* DATASET RECORDS
[Start of section]

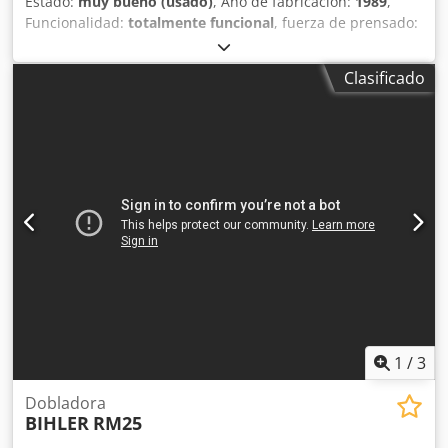
Estado:
muy bueno (usado)
, Año de fabricación:
1989
,
Funcionalidad:
totalmente funcional
, fuerza de prensado:
30 t
, Ofrecemos esta muy buena punzonadora y plegadora
Bihler GRM 80, año de fabricación 1989. Con 5 carros,
Clasificado
prensa de 30T, enderezadora, alimentador y decoiler. El
utillaje no está incluido. Chedpfsywty Eex Agdoa Si tiene
alguna pregunta o necesita más información, no dude en
enviarnos un mensaje o llamarnos.
1
/
3
Dobladora
BIHLER
RM25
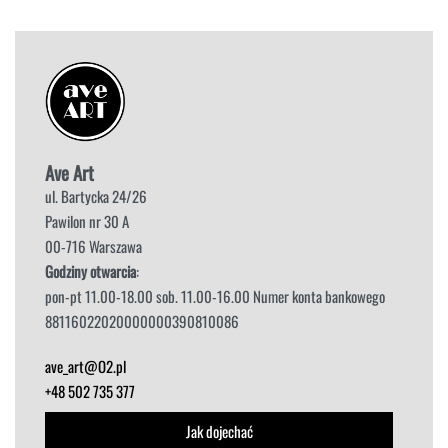
Ave Art
ul. Bartycka 24/26
Pawilon nr 30 A
00-716 Warszawa
Godziny otwarcia
:
pon-pt 11.00-18.00 sob. 11.00-16.00 Numer konta bankowego
88116022020000000390810086
ave_art@O2.pl
+48 502 735 377
Jak dojechać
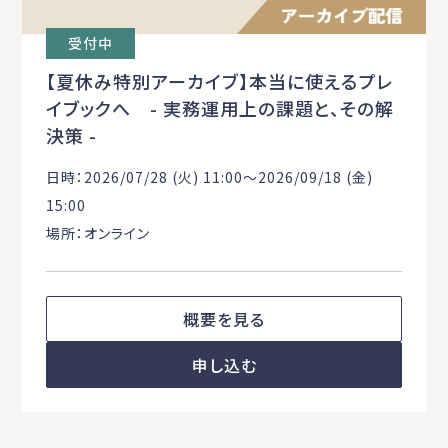
受付中
【夏休み特別アーカイブ】本当に使えるプレ
イブックへ - 実務運用上の課題と、その解
決策 -
日時：2026/07/28 (火) 11:00〜2026/09/18 (金)
15:00
場所：オンライン
概要を見る
申し込む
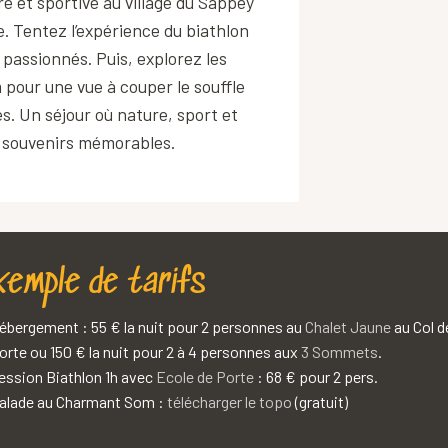
 et sportive au village du Sappey
e. Tentez l’expérience du biathlon
 passionnés. Puis, explorez les
pour une vue à couper le souffle
. Un séjour où nature, sport et
 souvenirs mémorables.
emple de tarifs
ébergement : 55 € la nuit pour 2 personnes au
Chalet Jaune
au Col d
orte ou 150 € la nuit pour 2 à 4 personnes aux
3 Sommets
.
ession Biathlon 1h avec
Ecole de Porte
: 68 € pour 2 pers.
alade au Charmant Som :
télécharger le topo
(gratuit)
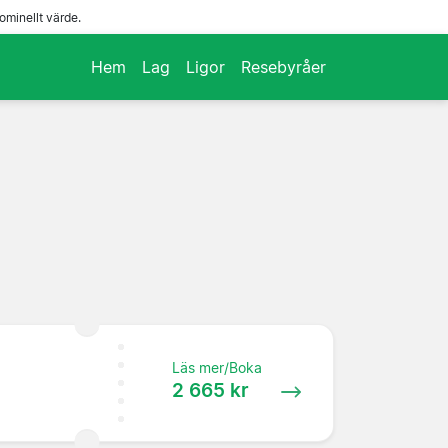
ominellt värde.
Hem
Lag
Ligor
Resebyråer
Läs mer/Boka
2 665 kr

[End of section]

Set down the material above word for word and skip its pictures.

* REPLY TO THE EXERCISE
Estado:
muy bueno (usado)
, Año de fabricación:
1989
,
Funcionalidad:
totalmente funcional
, fuerza de prensado:
30 t
, Ofrecemos esta muy buena punzonadora y plegadora
Bihler GRM 80, año de fabricación 1989. Con 5 carros,
Clasificado
prensa de 30T, enderezadora, alimentador y decoiler. El
utillaje no está incluido. Chedpfsywty Eex Agdoa Si tiene
alguna pregunta o necesita más información, no dude en
enviarnos un mensaje o llamarnos.
1
/
3
Dobladora
BIHLER
RM25
Ave Art
ul. Bartycka 24/26
Pawilon nr 30 A
00-716 Warszawa
Godziny otwarcia
:
pon-pt 11.00-18.00 sob. 11.00-16.00 Numer konta bankowego
88116022020000000390810086
ave_art@O2.pl
+48 502 735 377
Jak dojechać
受付中
【夏休み特別アーカイブ】本当に使えるプレ
イブックへ - 実務運用上の課題と、その解
決策 -
日時：2026/07/28 (火) 11:00〜2026/09/18 (金)
15:00
場所：オンライン
概要を見る
申し込む
 et sportive au village du Sappey
e. Tentez l’expérience du biathlon
 passionnés. Puis, explorez les
pour une vue à couper le souffle
. Un séjour où nature, sport et
 souvenirs mémorables.
emple de tarifs
ébergement : 55 € la nuit pour 2 personnes au
Chalet Jaune
au Col d
orte ou 150 € la nuit pour 2 à 4 personnes aux
3 Sommets
.
ession Biathlon 1h avec
Ecole de Porte
: 68 € pour 2 pers.
alade au Charmant Som :
télécharger le topo
(gratuit)
ominellt värde.
Hem
Lag
Ligor
Resebyråer
Läs mer/Boka
2 665 kr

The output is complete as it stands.